Rosie plays the same eight bars as before, though they sound a little different on the smaller instrument.
Higher. Prettier. A little more country.
The difference appears to please her, because as the final note fades, she turns her eager eyes on me.
“Do you mind if I borrow it? I can sit out on the porch and play for a while. It’ll hardly bother you at all. ”
I nudge aside a hint of disappointment and remind myself it’s better if Rosie isn’t full of questions about my mom and my teenage years and the person who gifted me the guitar in her hands. There’s nothing in my past worth dragging into my future. Especially music.
“It’s no bother,” I tell her as I reach for the instrument.
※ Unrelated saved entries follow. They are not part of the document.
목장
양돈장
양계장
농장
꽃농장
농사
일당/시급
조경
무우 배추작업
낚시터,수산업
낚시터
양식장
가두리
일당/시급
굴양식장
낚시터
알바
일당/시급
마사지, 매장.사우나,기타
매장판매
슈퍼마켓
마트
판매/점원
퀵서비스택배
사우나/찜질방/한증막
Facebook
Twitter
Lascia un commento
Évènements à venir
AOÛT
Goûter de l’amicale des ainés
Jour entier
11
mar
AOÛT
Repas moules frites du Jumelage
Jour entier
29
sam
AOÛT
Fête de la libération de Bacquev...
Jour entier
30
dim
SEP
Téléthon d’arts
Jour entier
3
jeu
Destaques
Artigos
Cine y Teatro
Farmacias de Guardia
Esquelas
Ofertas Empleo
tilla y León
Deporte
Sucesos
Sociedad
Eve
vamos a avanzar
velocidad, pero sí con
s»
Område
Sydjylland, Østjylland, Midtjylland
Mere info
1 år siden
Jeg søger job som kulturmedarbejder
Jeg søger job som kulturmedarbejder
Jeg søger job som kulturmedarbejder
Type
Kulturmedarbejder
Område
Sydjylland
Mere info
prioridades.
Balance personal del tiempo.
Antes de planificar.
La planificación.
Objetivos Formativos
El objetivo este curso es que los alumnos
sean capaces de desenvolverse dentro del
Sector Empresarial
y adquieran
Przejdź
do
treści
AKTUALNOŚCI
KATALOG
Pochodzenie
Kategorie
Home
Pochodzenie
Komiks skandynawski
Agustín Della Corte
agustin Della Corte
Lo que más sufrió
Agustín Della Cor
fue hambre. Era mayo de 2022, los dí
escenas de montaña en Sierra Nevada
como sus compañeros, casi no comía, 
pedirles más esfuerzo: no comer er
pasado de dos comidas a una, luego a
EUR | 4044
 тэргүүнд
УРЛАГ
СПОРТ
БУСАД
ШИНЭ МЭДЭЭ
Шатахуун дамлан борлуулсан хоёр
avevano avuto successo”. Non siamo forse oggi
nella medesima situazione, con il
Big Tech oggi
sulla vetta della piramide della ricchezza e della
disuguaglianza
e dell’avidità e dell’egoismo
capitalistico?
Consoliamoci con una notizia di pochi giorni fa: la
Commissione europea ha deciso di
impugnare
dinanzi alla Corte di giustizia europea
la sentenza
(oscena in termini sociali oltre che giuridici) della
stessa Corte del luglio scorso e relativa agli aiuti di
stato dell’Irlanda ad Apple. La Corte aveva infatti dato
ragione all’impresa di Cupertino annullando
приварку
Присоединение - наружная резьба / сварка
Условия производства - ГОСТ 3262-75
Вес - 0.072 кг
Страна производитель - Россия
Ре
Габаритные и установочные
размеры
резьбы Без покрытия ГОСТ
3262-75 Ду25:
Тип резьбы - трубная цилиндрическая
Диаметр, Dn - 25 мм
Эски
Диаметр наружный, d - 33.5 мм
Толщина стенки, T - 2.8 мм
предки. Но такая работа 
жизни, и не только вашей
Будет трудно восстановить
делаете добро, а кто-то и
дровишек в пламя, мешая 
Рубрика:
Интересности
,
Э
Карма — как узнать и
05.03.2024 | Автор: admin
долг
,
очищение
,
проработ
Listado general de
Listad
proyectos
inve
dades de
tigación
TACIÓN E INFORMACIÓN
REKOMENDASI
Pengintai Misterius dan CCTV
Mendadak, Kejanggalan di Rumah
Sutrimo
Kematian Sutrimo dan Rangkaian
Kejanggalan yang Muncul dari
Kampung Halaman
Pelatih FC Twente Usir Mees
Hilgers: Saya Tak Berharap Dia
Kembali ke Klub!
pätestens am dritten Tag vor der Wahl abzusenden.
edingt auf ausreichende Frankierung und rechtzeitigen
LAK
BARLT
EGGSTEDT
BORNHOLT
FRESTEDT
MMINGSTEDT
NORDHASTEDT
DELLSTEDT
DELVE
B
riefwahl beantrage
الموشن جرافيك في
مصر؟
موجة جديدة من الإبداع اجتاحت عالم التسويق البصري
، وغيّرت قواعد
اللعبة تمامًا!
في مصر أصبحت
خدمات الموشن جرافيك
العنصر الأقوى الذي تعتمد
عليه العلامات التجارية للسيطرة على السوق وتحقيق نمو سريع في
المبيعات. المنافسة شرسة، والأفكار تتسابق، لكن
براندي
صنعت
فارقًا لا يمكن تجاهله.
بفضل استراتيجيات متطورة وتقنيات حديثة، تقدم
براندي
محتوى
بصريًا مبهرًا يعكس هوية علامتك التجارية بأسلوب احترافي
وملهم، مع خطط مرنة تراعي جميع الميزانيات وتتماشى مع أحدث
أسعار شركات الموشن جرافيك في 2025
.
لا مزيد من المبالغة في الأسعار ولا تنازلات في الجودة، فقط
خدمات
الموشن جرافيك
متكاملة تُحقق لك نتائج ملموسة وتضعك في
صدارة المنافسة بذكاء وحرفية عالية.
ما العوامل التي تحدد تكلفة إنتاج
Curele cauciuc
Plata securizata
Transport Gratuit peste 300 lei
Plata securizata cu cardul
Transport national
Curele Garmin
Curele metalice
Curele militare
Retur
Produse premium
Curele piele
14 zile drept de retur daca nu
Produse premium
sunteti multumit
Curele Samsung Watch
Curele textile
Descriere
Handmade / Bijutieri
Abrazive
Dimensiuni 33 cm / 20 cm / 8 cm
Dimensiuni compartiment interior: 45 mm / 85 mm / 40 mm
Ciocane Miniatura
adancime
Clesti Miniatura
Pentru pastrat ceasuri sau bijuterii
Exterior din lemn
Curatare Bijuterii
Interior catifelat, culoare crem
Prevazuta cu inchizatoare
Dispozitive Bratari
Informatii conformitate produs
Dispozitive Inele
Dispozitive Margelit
She hands it over, then climbs down the ladder, and I pass it down to her once she’s at the bottom. Rosie scoops up her notepad and pen on the way to the front door, and Dakota throws me an almost apologetic look as she follows our guest out to the porch swing.
Less than sixty seconds after the screen door swings closed behind her, the uplifting notes of Rosie’s playing float toward me on a breeze of warm air.
Her voice dances above the music—a strong soprano that vibrates with vulnerability but also hope and determination and relief that she’s finally doing what she was born to do.
She sounds like a songbird at sunrise and damn it if it doesn’t make me feel things.
I return the other guitars to the closet, and while I’m in there, I dig around in my overstuffed dresser for the fat notebook buried in the bottom drawer.
With one ear on the music playing in stop-starts on the porch, I sink onto the edge of the bed, flip open the tattered book, and thumb through the pages.
Music. Lyrics. Poems. Ideas. Things to remember. Things I don’t want to forget. Page after page of nothing special. Nothing important. Nothing worthwhile. Page after page of everything that’s ever meant anything to me.
When I reach the end, I close the book and return it to its hiding place. Then I go and sit at the dining table and pretend to work while I listen to Rosie strumming her guitar and singing on the porch.